Bangladesh Jamaat-e-Islami politician

Shamsur Rahman (6 February 1915 – 2 November 2008) was a Bangladeshi politician and social activist. He was also member of the 3rd National Assembly of Pakistan (1962) elected from the then East Bengal. He was senior Nayeb-e-Ameer of Bangladesh Jamaat-e-Islami.

==Early life and education==

Shamsur Rahman was born on 6 February 1915 in the village of Mathbati, in what is now Paikgachha Upazila of Khulna District in Bangladesh. He was the eldest son of Sharifatunnesa and Kafiluddin Sarder, a renowned English teacher. He completed his secondary school from Kapilmuni Sahachari Vidya Mandir in 1934, higher secondary from Government P.C. College, Bagerhat in 1937. He completed a Bachelor of Arts from Islamia College of Kolkata in 1939.
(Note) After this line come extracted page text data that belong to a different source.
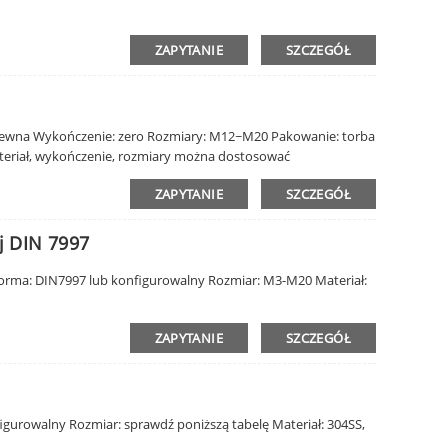
ZAPYTANIE
SZCZEGÓŁ
dzewna Wykończenie: zero Rozmiary: M12~M20 Pakowanie: torba
ateriał, wykończenie, rozmiary można dostosować
ZAPYTANIE
SZCZEGÓŁ
j DIN 7997
Norma: DIN7997 lub konfigurowalny Rozmiar: M3-M20 Materiał:
ZAPYTANIE
SZCZEGÓŁ
igurowalny Rozmiar: sprawdź poniższą tabelę Materiał: 304SS,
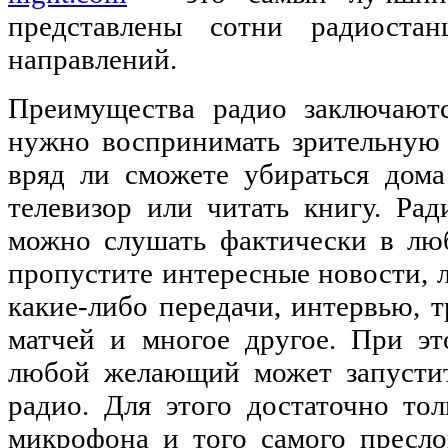
представлены сотни радиоста
направлений.
Преимущества радио заключают
нужно воспринимать зрительную
вряд ли сможете убираться дома
телевизор или читать книгу. Ра
можно слушать фактически в лю
пропустите интересные новости,
какие-либо передачи, интервью, 
матчей и многое другое. При эт
любой желающий может запустит
радио. Для этого достаточно то
микрофона и того самого пресло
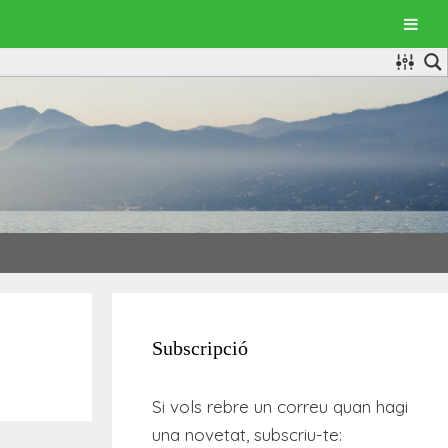
Subscripció
Si vols rebre un correu quan hagi
una novetat, subscriu-te:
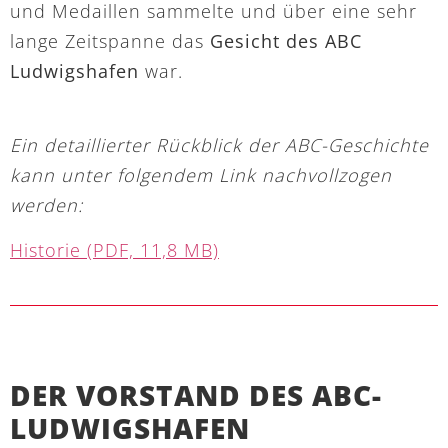
und Medaillen sammelte und über eine sehr
lange Zeitspanne das
Gesicht des ABC
Ludwigshafen
war.
Ein detaillierter Rückblick der ABC-Geschichte
kann unter folgendem Link nachvollzogen
werden:
Historie (PDF, 11,8 MB)
DER VORSTAND DES ABC-
LUDWIGSHAFEN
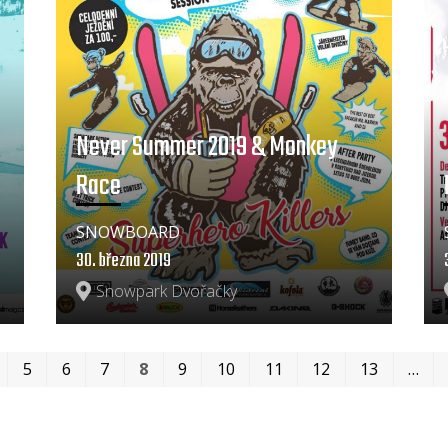
Never Summer 2019 & Monkey
Race
SNOWBOARD
30. března 2019
Snowpark Dvořačky
5
6
7
8
9
10
11
12
13
…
He started his profession as the principal of in the district of Midnapur at 1939. In 1941, he joined as a government official in the agriculture department.

==Journalism==

In 1949, Shamsur Rahman started his career as a journalist. He became a correspondent of The Pakistan Observer. Later on he began to publish a weekly newspaper named The Weekly Tawhid "সাপ্তাহিক তাওহীদ". He remained as the editor of the newspaper. In 1952, the newspaper came to light as the mouthpiece of Jamaat-e Islami.

==Political career==

Shamsur Rahman, inspired by the political thoughts of Syed Abul A'la Maududi joined Jamaat-e-Islami in the year 1952. He was elected as the Member of the National Assembly of Pakistan in the year 1962. After the liberation war of Bangladesh, he became the secretary general of Bangladesh Jamaat-e-Islami in the year 1978. Later on he became senior Nayeb-e-Ameer of Bangladesh Jamaat-e-Islami and served till 2003.

==Leadership in various institutions==

Shamsur Rahman had carried out his duties as organizer in many social and educational institutions. He was the chairman of Adhunik Prakashani, a renowned publishing company. He also served as the chairman of The Daily Sangram and The Weekly Sonar Bangla.